-- Source information follows --

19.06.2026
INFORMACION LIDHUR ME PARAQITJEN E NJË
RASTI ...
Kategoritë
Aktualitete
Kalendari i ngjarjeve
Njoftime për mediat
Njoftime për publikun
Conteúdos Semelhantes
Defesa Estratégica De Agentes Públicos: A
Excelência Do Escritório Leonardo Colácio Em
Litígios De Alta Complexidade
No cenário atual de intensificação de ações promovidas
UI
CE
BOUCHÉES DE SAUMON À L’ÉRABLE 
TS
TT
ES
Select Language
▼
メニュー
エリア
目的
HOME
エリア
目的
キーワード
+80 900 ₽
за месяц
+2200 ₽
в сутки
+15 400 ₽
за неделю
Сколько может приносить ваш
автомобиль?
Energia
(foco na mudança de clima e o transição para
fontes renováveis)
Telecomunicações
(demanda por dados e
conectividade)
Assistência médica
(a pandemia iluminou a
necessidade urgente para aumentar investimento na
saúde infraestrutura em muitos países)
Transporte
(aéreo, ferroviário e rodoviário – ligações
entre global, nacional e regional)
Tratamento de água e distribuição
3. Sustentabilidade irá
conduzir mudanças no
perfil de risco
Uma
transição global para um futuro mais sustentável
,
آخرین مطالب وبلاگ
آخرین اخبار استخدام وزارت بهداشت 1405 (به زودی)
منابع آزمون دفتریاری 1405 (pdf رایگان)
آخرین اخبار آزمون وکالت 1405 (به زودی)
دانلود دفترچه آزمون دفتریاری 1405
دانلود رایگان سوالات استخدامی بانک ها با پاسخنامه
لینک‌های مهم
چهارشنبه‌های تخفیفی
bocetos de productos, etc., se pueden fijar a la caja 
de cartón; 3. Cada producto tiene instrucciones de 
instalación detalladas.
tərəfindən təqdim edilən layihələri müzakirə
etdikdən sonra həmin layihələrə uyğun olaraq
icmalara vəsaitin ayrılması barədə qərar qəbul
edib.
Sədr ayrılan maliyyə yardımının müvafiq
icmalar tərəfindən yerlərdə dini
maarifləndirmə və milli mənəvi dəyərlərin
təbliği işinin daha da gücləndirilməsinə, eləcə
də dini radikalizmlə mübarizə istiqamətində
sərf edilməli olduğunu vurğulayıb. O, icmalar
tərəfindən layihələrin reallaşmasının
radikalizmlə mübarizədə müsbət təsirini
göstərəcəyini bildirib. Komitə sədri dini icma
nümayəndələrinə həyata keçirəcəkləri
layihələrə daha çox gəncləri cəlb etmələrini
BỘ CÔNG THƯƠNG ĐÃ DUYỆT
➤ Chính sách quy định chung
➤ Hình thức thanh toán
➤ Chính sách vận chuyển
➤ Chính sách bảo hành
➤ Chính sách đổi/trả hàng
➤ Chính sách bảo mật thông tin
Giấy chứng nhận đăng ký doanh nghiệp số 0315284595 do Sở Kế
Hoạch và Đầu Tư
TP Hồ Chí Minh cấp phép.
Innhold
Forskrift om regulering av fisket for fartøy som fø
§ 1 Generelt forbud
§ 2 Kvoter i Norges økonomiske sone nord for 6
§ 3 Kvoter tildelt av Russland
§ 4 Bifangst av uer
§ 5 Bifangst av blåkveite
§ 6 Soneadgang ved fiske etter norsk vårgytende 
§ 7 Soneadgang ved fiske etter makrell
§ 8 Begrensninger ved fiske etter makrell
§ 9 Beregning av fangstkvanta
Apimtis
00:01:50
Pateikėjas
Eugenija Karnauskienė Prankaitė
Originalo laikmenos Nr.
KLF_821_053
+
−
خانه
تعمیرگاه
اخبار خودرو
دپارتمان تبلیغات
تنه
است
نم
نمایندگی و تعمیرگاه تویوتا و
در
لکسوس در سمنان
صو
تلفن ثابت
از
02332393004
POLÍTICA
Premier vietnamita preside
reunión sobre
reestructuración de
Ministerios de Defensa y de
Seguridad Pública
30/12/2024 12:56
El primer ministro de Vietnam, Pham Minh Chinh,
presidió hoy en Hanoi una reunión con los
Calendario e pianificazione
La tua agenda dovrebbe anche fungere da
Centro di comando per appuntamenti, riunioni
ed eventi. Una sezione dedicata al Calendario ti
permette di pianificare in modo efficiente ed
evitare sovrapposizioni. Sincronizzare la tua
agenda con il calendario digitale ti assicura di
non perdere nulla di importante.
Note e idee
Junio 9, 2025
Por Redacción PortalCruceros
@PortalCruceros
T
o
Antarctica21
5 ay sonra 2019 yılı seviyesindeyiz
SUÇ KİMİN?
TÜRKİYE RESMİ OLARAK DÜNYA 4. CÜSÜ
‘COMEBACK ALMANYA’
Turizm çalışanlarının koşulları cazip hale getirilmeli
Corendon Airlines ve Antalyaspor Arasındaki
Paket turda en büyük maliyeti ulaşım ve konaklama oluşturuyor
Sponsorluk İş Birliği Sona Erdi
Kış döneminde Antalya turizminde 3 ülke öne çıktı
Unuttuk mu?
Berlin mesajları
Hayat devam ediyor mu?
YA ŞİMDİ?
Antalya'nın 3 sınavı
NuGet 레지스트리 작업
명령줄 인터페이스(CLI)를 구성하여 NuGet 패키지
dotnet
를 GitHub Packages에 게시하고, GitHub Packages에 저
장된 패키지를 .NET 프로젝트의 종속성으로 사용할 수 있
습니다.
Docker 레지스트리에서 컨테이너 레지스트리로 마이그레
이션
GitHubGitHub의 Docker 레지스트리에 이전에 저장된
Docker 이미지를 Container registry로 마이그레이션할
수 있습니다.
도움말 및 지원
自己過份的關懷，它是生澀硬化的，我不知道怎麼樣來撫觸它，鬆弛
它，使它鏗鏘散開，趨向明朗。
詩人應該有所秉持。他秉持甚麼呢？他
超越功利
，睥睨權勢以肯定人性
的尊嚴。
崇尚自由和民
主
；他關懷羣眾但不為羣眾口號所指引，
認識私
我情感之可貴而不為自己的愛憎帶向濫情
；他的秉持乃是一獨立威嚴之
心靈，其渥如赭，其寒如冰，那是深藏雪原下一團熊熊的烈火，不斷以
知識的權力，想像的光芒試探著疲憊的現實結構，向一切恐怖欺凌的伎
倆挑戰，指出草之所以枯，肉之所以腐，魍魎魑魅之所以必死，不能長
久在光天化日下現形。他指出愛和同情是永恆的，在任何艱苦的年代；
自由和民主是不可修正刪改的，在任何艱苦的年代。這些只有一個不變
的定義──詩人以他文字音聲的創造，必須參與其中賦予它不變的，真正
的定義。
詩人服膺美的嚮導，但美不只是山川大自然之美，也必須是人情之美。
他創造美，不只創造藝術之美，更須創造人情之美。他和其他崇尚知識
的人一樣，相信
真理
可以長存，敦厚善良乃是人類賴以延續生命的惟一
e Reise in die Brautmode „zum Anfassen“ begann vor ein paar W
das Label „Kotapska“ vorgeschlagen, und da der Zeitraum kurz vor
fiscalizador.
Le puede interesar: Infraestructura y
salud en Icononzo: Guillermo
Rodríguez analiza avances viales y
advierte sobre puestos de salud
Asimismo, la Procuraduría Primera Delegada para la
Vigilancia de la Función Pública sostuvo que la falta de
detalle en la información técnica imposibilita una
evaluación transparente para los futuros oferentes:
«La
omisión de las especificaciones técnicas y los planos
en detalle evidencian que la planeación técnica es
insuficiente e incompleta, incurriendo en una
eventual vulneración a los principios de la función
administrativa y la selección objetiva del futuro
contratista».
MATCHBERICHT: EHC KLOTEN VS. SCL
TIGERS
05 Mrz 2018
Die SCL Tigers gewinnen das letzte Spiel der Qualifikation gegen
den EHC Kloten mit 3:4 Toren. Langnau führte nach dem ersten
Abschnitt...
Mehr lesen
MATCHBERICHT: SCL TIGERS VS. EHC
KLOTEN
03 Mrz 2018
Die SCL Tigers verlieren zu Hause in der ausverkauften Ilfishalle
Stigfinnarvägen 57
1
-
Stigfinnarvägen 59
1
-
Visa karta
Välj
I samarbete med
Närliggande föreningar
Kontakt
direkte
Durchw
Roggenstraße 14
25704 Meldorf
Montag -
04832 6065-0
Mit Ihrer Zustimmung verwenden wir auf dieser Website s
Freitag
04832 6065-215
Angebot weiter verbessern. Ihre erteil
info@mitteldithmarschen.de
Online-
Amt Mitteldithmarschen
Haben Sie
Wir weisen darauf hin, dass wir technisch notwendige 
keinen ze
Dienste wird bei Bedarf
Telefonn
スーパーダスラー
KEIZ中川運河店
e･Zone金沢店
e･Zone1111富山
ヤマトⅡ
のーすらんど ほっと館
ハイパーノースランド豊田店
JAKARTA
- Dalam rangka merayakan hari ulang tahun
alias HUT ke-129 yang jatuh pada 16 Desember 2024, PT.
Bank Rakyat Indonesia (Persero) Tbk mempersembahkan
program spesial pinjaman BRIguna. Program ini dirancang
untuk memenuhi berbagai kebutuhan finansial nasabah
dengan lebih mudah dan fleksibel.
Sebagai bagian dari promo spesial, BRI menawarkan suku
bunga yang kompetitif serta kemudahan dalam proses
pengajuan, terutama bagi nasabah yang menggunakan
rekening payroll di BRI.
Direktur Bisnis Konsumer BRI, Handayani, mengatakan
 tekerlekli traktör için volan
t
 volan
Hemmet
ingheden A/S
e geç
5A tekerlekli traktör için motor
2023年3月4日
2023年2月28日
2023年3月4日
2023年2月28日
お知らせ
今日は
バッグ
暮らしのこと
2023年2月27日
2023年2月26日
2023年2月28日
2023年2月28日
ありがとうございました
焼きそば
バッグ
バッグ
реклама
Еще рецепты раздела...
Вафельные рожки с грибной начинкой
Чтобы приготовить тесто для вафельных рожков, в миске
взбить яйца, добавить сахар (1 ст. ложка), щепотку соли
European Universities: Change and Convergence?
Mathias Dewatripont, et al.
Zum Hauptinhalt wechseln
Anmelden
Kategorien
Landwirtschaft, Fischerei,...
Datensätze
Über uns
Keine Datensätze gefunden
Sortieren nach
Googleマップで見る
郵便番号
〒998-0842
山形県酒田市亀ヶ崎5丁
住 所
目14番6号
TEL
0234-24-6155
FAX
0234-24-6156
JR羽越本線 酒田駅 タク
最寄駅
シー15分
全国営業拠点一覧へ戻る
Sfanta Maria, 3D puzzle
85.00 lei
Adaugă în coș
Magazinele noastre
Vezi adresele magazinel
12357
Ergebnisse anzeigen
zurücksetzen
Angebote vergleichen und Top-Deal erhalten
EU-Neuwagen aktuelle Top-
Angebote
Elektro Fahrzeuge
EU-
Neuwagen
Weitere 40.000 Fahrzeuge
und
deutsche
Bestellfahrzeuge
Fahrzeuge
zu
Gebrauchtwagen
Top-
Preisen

-- Source information concluded --

**Problem to solve:**
If a line in the entries includes the word "تعمیرگاه", copy that line out.

**Response area:**
تعمیرگاه
نمایندگی و تعمیرگاه تویوتا و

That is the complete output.